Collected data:

################

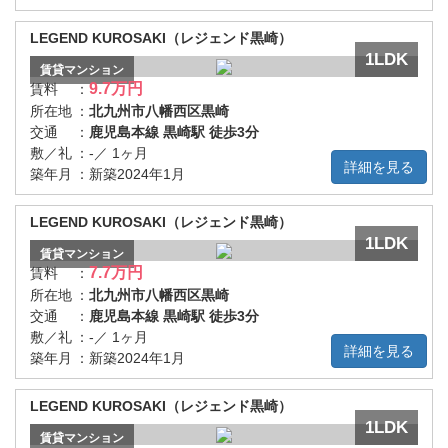
LEGEND KUROSAKI（レジェンド黒崎）
1LDK
賃貸
マンション
9.7万円
賃料
：
所在地
：
北九州市八幡西区黒崎
交通
：
鹿児島本線 黒崎駅 徒歩3分
敷／礼
：
-／ 1ヶ月
詳細を見る
築年月
：
新築2024年1月
LEGEND KUROSAKI（レジェンド黒崎）
1LDK
賃貸
マンション
7.7万円
賃料
：
所在地
：
北九州市八幡西区黒崎
交通
：
鹿児島本線 黒崎駅 徒歩3分
敷／礼
：
-／ 1ヶ月
詳細を見る
築年月
：
新築2024年1月
LEGEND KUROSAKI（レジェンド黒崎）
1LDK
賃貸
マンション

################

_About this exercise_.
Your copy must reproduce the entries above in full, without their pictures.

_Task output_.
LEGEND KUROSAKI（レジェンド黒崎）
1LDK
賃貸
マンション
9.7万円
賃料
：
所在地
：
北九州市八幡西区黒崎
交通
：
鹿児島本線 黒崎駅 徒歩3分
敷／礼
：
-／ 1ヶ月
詳細を見る
築年月
：
新築2024年1月
LEGEND KUROSAKI（レジェンド黒崎）
1LDK
賃貸
マンション
7.7万円
賃料
：
所在地
：
北九州市八幡西区黒崎
交通
：
鹿児島本線 黒崎駅 徒歩3分
敷／礼
：
-／ 1ヶ月
詳細を見る
築年月
：
新築2024年1月
LEGEND KUROSAKI（レジェンド黒崎）
1LDK
賃貸
マンション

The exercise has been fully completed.